Does College Football Recruiting Focus Too Much on The Future?
I consider myself a college football junkie like the majority of those who spend their days looking at blogs, websites, recruiting services, and vintage game film.
It is clear that a growing emphasis continues to be placed on recruiting. Scout and Rivals have increasingly grown in popularity, and the stories of offers to high school freshman continue to mount up.
The 2012 and 2013 prospects have already been evaluated, and five star college freshman are considered superstars before stepping on the field. While many of these player ratings turn out to be correct, for every Adrian Peterson their is a Gerald Riggs Jr.
Do college football fans focus their football minds on the recruiting process for hope, intrigue, or simply because their is nothing else to do until the season starts?
A stronger emphasis is placed on the development of a 2011 high school verbal commit, rather than the progression of a team's starting quarterback from spring to summer.
Why do Ohio State fans spend more time gushing over the commitment of prep quarterback Braxton Miller, when they should be more concerned whether the play of Terrelle Pryor in the Rose Bowl was just a fluke?
Maybe it's hope, maybe it's expectations, or maybe it's the fact that Miller chose the Buckeyes over every other major program in the country.
Receiving an elite prospect is more about ego then anything else.
Your program enticed a quality player that your campus, your women, and your environment is better then the rest of the country. For prestigious programs like Texas, Florida, and USC, it is the greed of stockpiling talent away from other schools. It is providing the illusion that your team has more talent, even if these players never make it past the practice field.
I am as guilty as anyone else, a verbal from a four or five star recruit provides me with the hope that my team will be competitive for the foreseeable future.
One thing I have to realize is that elite prospects don't make your program.

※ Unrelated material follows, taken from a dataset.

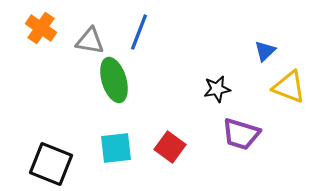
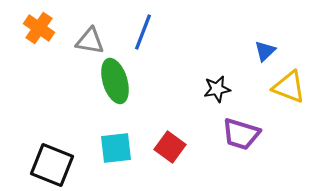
orange cross: moved 2 px left
blue line: moved 4 px right
green ellipse: moved 1 px right, 1 px down
black square: moved 1 px right, 1 px down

A team's foundation is the two and three star recruits that provide motivation, competition, and determination for those around them.
As we sit two months from the beginning of the season, I am going to try and make an effort to concentrate on the 2010 season.
I will try to focus on the hopes and expectations for this year, not the recruiting visits, seven on seven camps, and players that will most likely never see the campus of my favorite team.